Australian Centre for Research on Separation Science (ACROSS), School of Physical Sciences-Chemistry , University of Tasmania , Private Bag 75 , Hobart , 7001 Tasmania , Australia.
Pfizer Global Research and Development , Sandwich CT139NJ , U.K.
Anal Chem. 2018 Aug 7;90(15):9434-9440. doi: 10.1021/acs.analchem.8b02084. Epub 2018 Jul 10.

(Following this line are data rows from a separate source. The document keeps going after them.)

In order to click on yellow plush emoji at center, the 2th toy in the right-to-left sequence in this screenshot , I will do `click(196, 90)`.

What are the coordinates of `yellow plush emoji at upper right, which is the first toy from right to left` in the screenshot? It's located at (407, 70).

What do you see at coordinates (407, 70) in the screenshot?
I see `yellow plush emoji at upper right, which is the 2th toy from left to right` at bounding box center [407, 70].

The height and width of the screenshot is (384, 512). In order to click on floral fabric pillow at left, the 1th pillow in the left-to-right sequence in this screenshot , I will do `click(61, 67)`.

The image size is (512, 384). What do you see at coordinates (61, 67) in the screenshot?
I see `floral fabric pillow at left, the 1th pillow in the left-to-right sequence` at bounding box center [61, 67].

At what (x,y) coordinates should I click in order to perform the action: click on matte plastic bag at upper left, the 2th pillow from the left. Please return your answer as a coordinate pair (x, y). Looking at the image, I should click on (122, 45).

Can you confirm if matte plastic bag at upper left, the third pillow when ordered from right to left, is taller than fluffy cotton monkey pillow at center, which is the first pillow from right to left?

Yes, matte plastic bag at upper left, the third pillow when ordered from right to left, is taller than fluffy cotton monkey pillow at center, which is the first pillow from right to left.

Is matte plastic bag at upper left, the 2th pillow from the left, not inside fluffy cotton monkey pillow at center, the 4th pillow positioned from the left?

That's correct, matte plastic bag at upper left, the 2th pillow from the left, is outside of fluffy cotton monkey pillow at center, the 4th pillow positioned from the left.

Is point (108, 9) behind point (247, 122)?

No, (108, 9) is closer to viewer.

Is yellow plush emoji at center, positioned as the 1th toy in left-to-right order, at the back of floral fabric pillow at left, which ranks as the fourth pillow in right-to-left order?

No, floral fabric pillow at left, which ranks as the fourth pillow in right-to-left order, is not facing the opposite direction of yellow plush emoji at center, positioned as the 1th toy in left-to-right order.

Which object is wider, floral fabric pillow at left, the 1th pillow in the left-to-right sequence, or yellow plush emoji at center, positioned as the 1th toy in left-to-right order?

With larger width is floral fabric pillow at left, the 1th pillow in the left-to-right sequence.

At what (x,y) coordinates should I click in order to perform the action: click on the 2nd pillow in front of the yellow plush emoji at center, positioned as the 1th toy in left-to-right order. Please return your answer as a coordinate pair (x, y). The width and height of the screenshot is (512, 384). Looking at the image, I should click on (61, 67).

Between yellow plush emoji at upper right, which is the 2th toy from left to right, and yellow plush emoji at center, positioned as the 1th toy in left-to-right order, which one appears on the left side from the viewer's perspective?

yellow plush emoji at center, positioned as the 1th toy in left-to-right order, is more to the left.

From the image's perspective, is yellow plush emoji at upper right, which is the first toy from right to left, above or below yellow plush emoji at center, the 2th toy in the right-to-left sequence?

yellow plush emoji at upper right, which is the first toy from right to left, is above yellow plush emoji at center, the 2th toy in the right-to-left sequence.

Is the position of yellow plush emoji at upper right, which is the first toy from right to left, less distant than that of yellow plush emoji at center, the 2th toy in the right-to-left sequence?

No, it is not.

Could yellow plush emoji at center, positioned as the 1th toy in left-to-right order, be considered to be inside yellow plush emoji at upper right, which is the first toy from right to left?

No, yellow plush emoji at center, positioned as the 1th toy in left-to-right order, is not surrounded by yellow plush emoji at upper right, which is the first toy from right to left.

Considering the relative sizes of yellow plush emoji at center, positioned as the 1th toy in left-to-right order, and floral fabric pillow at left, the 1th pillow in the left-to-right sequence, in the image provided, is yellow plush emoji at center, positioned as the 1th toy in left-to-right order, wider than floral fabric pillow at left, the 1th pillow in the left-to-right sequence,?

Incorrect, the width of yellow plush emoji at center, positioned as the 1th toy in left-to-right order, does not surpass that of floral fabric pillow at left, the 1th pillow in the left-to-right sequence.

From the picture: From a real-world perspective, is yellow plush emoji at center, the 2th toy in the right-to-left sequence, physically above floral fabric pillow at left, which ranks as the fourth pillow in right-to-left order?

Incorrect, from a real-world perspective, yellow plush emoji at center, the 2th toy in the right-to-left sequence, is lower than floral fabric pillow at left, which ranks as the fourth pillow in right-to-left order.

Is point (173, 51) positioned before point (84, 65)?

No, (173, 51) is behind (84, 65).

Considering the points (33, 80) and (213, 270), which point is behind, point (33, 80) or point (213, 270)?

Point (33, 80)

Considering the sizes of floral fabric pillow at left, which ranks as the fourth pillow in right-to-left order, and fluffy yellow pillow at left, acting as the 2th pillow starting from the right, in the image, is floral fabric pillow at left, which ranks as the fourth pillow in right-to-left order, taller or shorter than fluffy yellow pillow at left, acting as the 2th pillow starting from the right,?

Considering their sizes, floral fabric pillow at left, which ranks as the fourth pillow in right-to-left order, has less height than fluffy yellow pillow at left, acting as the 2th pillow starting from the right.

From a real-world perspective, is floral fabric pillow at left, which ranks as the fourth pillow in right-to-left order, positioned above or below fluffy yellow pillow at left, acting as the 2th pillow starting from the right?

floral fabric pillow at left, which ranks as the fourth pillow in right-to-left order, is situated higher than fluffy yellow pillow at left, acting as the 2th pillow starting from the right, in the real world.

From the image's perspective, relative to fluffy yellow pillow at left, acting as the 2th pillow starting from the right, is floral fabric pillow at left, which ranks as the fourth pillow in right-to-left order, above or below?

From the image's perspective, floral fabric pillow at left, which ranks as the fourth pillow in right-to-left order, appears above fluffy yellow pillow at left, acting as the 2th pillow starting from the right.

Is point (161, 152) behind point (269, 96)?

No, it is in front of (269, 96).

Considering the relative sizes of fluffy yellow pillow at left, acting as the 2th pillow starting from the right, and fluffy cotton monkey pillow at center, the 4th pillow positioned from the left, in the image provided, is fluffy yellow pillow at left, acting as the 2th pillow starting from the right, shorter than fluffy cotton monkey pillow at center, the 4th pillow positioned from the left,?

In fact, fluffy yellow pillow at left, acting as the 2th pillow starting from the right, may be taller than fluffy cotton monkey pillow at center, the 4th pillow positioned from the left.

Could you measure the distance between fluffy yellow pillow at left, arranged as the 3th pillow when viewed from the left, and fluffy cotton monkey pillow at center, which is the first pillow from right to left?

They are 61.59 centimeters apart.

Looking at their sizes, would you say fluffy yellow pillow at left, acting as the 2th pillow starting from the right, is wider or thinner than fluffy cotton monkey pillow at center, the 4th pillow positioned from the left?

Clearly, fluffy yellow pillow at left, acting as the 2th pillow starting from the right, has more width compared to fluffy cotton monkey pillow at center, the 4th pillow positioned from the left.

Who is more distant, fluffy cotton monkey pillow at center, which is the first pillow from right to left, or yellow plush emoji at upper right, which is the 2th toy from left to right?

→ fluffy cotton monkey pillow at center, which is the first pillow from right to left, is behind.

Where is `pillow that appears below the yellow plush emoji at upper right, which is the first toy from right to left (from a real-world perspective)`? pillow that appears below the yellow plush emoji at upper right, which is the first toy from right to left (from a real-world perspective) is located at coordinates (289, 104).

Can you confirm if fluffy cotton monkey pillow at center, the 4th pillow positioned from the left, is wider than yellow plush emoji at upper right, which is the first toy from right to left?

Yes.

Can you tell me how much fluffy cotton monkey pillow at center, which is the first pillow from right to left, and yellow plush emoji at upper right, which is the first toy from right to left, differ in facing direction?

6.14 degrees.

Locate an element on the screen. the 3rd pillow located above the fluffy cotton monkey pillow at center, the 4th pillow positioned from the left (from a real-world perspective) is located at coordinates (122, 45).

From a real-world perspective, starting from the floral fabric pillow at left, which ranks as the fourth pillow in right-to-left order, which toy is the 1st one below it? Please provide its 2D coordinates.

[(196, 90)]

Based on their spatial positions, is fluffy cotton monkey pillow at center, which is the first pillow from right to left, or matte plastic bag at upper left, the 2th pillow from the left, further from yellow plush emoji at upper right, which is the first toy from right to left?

Structure identification in nontargeted metabolomics based on liquid-chromatography coupled to mass spectrometry (LC-MS) remains a significant challenge. Quantitative structure-retention relationship (QSRR) modeling is a technique capable of accelerating the structure identification of metabolites by predicting their retention, allowing false positives to be eliminated during the interpretation of metabolomics data. In this work, 191 compounds were grouped according to molecular weight and a QSRR study was carried out on the 34 resulting groups to eliminate false positives. Partial least squares (PLS) regression combined with a Genetic algorithm (GA) was applied to construct the linear QSRR models based on a variety of VolSurf+ molecular descriptors. A novel dual-filtering approach, which combines Tanimoto similarity (TS) searching as the primary filter and retention index (RI) similarity clustering as the secondary filter, was utilized to select compounds in training sets to derive the QSRR models yielding R of 0.8512 and an average root mean square error in prediction (RMSEP) of 8.45%. With a retention index filter expressed as ±2 standard deviations (SD) of the error, representative compounds were predicted with >91% accuracy, and for 53% of the groups (18/34), at least one false positive compound could be eliminated. The proposed strategy can thus narrow down the number of false positives to be assessed in nontargeted metabolomics.
基于液相色谱与质谱联用(LC-MS)的非靶向代谢组学中的结构鉴定仍然是一个重大挑战。定量构效关系(QSRR)建模是一种能够通过预测代谢物的保留时间来加速代谢物结构鉴定的技术,从而在代谢组学数据分析解释过程中排除假阳性。在这项工作中,根据分子量将 191 种化合物进行分组,并对 34 个分组进行 QSRR 研究,以消除假阳性。偏最小二乘(PLS)回归结合遗传算法(GA)被应用于构建基于多种 VolSurf+分子描述符的线性 QSRR 模型。一种新的双过滤方法,将相似度搜索(TS)作为主要过滤器和保留指数(RI)相似性聚类作为次要过滤器相结合,用于选择训练集中的化合物以获得 QSRR 模型,其 R 为 0.8512,平均预测均方根误差(RMSEP)为 8.45%。对于保留指数过滤器,表达为误差的±2 个标准差(SD),代表性化合物的预测准确率>91%,对于 53%的组(18/34),至少可以消除一个假阳性化合物。因此,该策略可以减少非靶向代谢组学中需要评估的假阳性数量。